The day after the trip to Versailles, I saw Sam and Will off, back to England, from the Gare du Nord. One of the privileges of my position meant that they had good seats in a first-c lass compartment. I helped Will up into the carriage and kissed his forehead. I turned and leaned forward to kiss Sam. In a movement that was the complete reverse of an earlier moment, she turned her head at the last second so that, instead of kissing her lips, I kissed her cheek.

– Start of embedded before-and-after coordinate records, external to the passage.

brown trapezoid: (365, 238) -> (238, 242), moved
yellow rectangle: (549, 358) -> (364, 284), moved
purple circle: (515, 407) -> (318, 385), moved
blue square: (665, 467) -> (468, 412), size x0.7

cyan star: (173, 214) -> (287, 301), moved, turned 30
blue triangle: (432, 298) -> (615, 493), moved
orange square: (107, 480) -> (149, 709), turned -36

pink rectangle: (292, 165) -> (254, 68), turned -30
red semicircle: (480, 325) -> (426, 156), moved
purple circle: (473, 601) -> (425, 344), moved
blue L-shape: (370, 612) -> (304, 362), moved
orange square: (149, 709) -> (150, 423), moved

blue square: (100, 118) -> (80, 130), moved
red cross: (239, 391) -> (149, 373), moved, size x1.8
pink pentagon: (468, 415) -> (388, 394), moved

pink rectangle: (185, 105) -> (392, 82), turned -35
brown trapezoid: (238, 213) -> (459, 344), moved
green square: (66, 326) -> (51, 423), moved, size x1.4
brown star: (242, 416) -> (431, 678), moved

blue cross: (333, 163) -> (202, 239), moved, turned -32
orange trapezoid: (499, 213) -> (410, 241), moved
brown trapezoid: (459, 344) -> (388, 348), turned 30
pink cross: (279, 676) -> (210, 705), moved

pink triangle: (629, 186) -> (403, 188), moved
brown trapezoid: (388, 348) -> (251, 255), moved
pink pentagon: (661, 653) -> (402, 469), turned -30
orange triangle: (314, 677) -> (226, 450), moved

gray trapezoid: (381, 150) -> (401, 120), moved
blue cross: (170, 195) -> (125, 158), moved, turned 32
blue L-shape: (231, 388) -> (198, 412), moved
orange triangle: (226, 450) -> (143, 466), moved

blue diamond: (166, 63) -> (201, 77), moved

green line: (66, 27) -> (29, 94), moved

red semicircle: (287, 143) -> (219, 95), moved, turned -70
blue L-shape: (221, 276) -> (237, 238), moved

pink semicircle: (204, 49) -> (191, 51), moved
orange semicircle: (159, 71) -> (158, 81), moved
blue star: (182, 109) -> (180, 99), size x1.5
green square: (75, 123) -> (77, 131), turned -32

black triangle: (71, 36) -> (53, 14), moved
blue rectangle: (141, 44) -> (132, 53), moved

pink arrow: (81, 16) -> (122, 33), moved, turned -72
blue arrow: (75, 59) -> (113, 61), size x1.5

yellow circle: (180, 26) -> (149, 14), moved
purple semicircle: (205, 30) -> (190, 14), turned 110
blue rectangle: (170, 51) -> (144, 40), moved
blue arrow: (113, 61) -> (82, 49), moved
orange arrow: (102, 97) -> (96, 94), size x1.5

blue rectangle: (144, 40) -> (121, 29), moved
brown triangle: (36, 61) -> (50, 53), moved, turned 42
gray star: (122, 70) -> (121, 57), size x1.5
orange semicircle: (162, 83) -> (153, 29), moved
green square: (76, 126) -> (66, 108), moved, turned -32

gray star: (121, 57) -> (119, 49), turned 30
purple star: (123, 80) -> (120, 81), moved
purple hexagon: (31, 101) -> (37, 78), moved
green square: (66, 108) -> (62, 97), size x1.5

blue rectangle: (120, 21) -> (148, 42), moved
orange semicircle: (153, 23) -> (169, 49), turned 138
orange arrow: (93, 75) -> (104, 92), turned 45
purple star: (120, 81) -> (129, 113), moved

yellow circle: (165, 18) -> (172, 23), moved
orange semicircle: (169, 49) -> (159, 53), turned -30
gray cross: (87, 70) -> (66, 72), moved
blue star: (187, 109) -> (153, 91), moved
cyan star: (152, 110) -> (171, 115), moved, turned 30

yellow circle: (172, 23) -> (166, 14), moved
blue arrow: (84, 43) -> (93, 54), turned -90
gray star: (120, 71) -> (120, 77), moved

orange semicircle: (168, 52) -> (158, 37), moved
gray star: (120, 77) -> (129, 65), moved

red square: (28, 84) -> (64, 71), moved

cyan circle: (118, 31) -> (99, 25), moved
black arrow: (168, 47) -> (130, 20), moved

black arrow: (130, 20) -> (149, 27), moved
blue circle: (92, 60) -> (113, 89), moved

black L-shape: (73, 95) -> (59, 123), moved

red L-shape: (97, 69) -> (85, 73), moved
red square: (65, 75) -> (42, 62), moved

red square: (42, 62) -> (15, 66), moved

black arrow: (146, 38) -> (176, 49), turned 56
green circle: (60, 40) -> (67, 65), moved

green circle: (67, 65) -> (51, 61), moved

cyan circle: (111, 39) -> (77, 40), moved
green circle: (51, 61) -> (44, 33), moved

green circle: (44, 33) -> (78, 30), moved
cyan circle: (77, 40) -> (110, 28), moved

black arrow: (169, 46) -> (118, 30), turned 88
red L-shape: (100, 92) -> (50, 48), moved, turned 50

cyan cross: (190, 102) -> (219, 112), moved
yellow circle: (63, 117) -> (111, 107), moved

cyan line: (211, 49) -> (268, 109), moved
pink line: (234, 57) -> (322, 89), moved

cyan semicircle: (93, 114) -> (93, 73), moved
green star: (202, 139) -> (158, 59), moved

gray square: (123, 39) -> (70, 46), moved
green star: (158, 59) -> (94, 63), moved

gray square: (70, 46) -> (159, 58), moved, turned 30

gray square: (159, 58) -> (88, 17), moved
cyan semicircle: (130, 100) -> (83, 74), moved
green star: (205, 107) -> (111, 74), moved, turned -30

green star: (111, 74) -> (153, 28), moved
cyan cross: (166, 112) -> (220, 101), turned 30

She looked me in the eye but I couldn’t fathom her expression. “Will you write to your father about Isobel’s manuscript?” she
said.
“I will, but it may take some time. Now that the German delegation is in town the hard bargaining begins and I’ll be pretty tied up.”
She nodded.
Whistles blew, steam hissed, a hooter sounded down the platform, and the train eased forward. Sam held Will as he leaned out of the window, waving. I waved back, waiting till the train had quite disappeared from sight.
That afternoon I moved back into the Majestic. For the next forty-eight hours I was frantically busy, helping finalize our position papers for the resumption of the last phase of the conference.
Lloyd George was in buoyant mood, despite having to cope with labor unrest at home even as great events were under way in Paris. He disdained the Foreign Office staff and preferred the use of his own people, which meant there was always plenty for us to do. I remember that one of our main problems just then was to curb the jingoistic mood among the French. We found that our allies had wired the rooms at the Hôtel des Réservoirs and always knew what the Germans were thinking. Some among the British delegation thought this was unsporting and bad form, but the full peace terms hadn’t been agreed yet, only the Armistice, so who were we to complain? In a sense the war was still on.